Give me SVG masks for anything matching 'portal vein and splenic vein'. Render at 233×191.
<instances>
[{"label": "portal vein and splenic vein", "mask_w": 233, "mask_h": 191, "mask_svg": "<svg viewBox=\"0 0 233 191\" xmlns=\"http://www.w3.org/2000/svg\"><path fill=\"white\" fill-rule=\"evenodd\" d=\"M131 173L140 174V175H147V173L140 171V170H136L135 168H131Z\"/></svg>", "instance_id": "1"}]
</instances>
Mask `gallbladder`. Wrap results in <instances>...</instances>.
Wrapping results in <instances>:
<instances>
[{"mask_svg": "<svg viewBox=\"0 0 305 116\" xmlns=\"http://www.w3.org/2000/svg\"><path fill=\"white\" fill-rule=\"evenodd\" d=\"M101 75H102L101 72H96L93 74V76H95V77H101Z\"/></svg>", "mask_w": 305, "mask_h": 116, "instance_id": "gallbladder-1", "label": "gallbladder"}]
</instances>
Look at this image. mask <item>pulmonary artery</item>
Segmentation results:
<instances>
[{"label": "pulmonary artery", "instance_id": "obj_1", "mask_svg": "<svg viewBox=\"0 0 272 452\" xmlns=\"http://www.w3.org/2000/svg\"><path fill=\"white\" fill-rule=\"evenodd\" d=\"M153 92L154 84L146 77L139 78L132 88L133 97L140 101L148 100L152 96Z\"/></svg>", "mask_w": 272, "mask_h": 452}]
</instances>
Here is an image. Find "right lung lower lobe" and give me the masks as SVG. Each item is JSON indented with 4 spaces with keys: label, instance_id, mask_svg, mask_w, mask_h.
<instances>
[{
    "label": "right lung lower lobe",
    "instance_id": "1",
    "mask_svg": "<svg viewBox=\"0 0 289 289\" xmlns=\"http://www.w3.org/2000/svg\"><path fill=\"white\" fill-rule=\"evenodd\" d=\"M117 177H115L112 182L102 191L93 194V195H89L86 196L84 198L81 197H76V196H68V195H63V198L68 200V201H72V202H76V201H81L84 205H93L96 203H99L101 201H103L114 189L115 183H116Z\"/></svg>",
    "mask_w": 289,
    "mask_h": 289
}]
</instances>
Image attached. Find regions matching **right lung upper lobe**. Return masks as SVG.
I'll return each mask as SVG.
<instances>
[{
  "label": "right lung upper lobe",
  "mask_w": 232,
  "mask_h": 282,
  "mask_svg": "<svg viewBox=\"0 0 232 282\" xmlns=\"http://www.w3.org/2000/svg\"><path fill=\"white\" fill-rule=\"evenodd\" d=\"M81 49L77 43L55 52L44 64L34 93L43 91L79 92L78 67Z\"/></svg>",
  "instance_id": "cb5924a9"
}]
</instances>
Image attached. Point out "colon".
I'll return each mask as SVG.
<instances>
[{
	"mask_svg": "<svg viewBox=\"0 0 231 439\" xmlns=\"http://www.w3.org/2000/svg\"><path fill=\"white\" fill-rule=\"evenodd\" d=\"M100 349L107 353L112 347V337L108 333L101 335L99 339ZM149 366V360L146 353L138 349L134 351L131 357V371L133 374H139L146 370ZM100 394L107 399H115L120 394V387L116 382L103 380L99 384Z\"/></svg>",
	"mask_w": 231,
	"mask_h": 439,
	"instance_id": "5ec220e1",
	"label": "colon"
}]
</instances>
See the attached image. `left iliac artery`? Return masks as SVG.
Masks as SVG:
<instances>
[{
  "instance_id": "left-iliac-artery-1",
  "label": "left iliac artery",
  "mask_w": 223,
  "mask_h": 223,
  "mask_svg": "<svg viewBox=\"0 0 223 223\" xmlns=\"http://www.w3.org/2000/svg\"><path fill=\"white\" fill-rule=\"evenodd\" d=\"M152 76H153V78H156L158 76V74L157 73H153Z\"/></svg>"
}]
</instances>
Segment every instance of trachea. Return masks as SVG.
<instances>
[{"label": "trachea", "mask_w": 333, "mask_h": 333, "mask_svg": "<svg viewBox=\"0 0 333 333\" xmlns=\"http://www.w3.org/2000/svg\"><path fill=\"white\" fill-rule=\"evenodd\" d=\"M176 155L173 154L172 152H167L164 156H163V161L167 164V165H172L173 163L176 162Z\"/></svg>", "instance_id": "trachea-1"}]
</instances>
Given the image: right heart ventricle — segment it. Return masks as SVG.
_ _ _ _
▸ **The task**
Every record above is to be given again precisely.

▸ **Solution to this exercise**
Give me SVG masks for anything matching 'portal vein and splenic vein'. Render at 233×191.
<instances>
[{"label": "portal vein and splenic vein", "mask_w": 233, "mask_h": 191, "mask_svg": "<svg viewBox=\"0 0 233 191\" xmlns=\"http://www.w3.org/2000/svg\"><path fill=\"white\" fill-rule=\"evenodd\" d=\"M131 173L140 174V175H147V173L140 171V170H136L135 168H131Z\"/></svg>", "instance_id": "1"}]
</instances>
Mask `gallbladder`. Wrap results in <instances>...</instances>.
Wrapping results in <instances>:
<instances>
[{"mask_svg": "<svg viewBox=\"0 0 305 116\" xmlns=\"http://www.w3.org/2000/svg\"><path fill=\"white\" fill-rule=\"evenodd\" d=\"M101 75H102L101 72H96L93 74V76H95V77H101Z\"/></svg>", "mask_w": 305, "mask_h": 116, "instance_id": "gallbladder-1", "label": "gallbladder"}]
</instances>
Look at this image. mask <item>pulmonary artery</item>
Segmentation results:
<instances>
[{"label": "pulmonary artery", "instance_id": "obj_1", "mask_svg": "<svg viewBox=\"0 0 272 452\" xmlns=\"http://www.w3.org/2000/svg\"><path fill=\"white\" fill-rule=\"evenodd\" d=\"M153 92L154 84L146 77L139 78L132 88L133 97L140 101L148 100L152 96Z\"/></svg>", "mask_w": 272, "mask_h": 452}]
</instances>
Here is an image. Find "right lung lower lobe" and give me the masks as SVG. Each item is JSON indented with 4 spaces with keys: label, instance_id, mask_svg, mask_w, mask_h.
<instances>
[{
    "label": "right lung lower lobe",
    "instance_id": "1",
    "mask_svg": "<svg viewBox=\"0 0 289 289\" xmlns=\"http://www.w3.org/2000/svg\"><path fill=\"white\" fill-rule=\"evenodd\" d=\"M117 177H115L112 182L102 191L93 194V195H89L86 196L84 198L81 197H76V196H68V195H63V198L68 200V201H72V202H76V201H81L84 205H93L96 203H99L101 201H103L114 189L115 183H116Z\"/></svg>",
    "mask_w": 289,
    "mask_h": 289
}]
</instances>
Image attached. Find regions matching **right lung upper lobe**. Return masks as SVG.
I'll return each mask as SVG.
<instances>
[{
  "label": "right lung upper lobe",
  "mask_w": 232,
  "mask_h": 282,
  "mask_svg": "<svg viewBox=\"0 0 232 282\" xmlns=\"http://www.w3.org/2000/svg\"><path fill=\"white\" fill-rule=\"evenodd\" d=\"M81 49L77 43L55 52L44 64L34 93L43 91L79 92L78 67Z\"/></svg>",
  "instance_id": "cb5924a9"
}]
</instances>
Image attached. Point out "colon".
I'll return each mask as SVG.
<instances>
[{
	"mask_svg": "<svg viewBox=\"0 0 231 439\" xmlns=\"http://www.w3.org/2000/svg\"><path fill=\"white\" fill-rule=\"evenodd\" d=\"M100 349L107 353L112 347V337L108 333L101 335L99 339ZM149 366V360L146 353L138 349L134 351L131 357V371L133 374H139L146 370ZM100 394L107 399H115L120 394V387L116 382L103 380L99 384Z\"/></svg>",
	"mask_w": 231,
	"mask_h": 439,
	"instance_id": "5ec220e1",
	"label": "colon"
}]
</instances>
See the attached image. `left iliac artery`? Return masks as SVG.
Masks as SVG:
<instances>
[{
  "instance_id": "left-iliac-artery-1",
  "label": "left iliac artery",
  "mask_w": 223,
  "mask_h": 223,
  "mask_svg": "<svg viewBox=\"0 0 223 223\" xmlns=\"http://www.w3.org/2000/svg\"><path fill=\"white\" fill-rule=\"evenodd\" d=\"M152 76H153V78H156L158 76V74L157 73H153Z\"/></svg>"
}]
</instances>
Segment every instance of trachea. Return masks as SVG.
<instances>
[{"label": "trachea", "mask_w": 333, "mask_h": 333, "mask_svg": "<svg viewBox=\"0 0 333 333\" xmlns=\"http://www.w3.org/2000/svg\"><path fill=\"white\" fill-rule=\"evenodd\" d=\"M176 155L173 154L172 152H167L164 156H163V161L167 164V165H172L173 163L176 162Z\"/></svg>", "instance_id": "trachea-1"}]
</instances>
Given the image: right heart ventricle — segment it. Return masks as SVG.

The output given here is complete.